* **Work item**
Here the job is to print all of the entries below verbatim and leave out any picture.

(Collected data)
"""
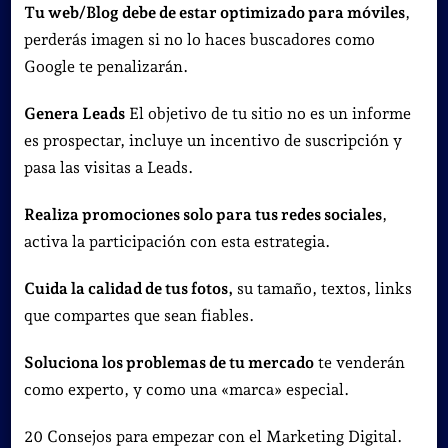
Tu web/Blog debe de estar optimizado para móviles
,
perderás imagen si no lo haces buscadores como
Google te penalizarán.
Genera Leads
El objetivo de tu sitio no es un informe
es prospectar, incluye un incentivo de suscripción y
pasa las visitas a Leads.
Realiza promociones solo para tus redes sociales
,
activa la participación con esta estrategia.
Cuida la calidad de tus fotos,
su tamaño, textos, links
que compartes que sean fiables.
Soluciona los problemas de tu mercado
te venderán
como experto, y como una «marca» especial.
20 Consejos para empezar con el Marketing Digital.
"""
* **Reply**
Tu web/Blog debe de estar optimizado para móviles
,
perderás imagen si no lo haces buscadores como
Google te penalizarán.
Genera Leads
El objetivo de tu sitio no es un informe
es prospectar, incluye un incentivo de suscripción y
pasa las visitas a Leads.
Realiza promociones solo para tus redes sociales
,
activa la participación con esta estrategia.
Cuida la calidad de tus fotos,
su tamaño, textos, links
que compartes que sean fiables.
Soluciona los problemas de tu mercado
te venderán
como experto, y como una «marca» especial.
20 Consejos para empezar con el Marketing Digital.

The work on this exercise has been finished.